··· Data shown ···

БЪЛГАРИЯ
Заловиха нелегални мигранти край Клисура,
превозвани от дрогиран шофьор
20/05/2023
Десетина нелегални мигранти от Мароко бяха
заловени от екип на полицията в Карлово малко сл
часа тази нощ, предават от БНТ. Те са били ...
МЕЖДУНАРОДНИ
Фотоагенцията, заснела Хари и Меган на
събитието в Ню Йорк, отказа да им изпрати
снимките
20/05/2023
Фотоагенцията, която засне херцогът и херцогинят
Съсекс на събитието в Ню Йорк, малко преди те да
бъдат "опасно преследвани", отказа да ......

···

**Task to complete**
Repeat each of the entries above precisely as given.

**Result**
БЪЛГАРИЯ
Заловиха нелегални мигранти край Клисура,
превозвани от дрогиран шофьор
20/05/2023
Десетина нелегални мигранти от Мароко бяха
заловени от екип на полицията в Карлово малко сл
часа тази нощ, предават от БНТ. Те са били ...
МЕЖДУНАРОДНИ
Фотоагенцията, заснела Хари и Меган на
събитието в Ню Йорк, отказа да им изпрати
снимките
20/05/2023
Фотоагенцията, която засне херцогът и херцогинят
Съсекс на събитието в Ню Йорк, малко преди те да
бъдат "опасно преследвани", отказа да ......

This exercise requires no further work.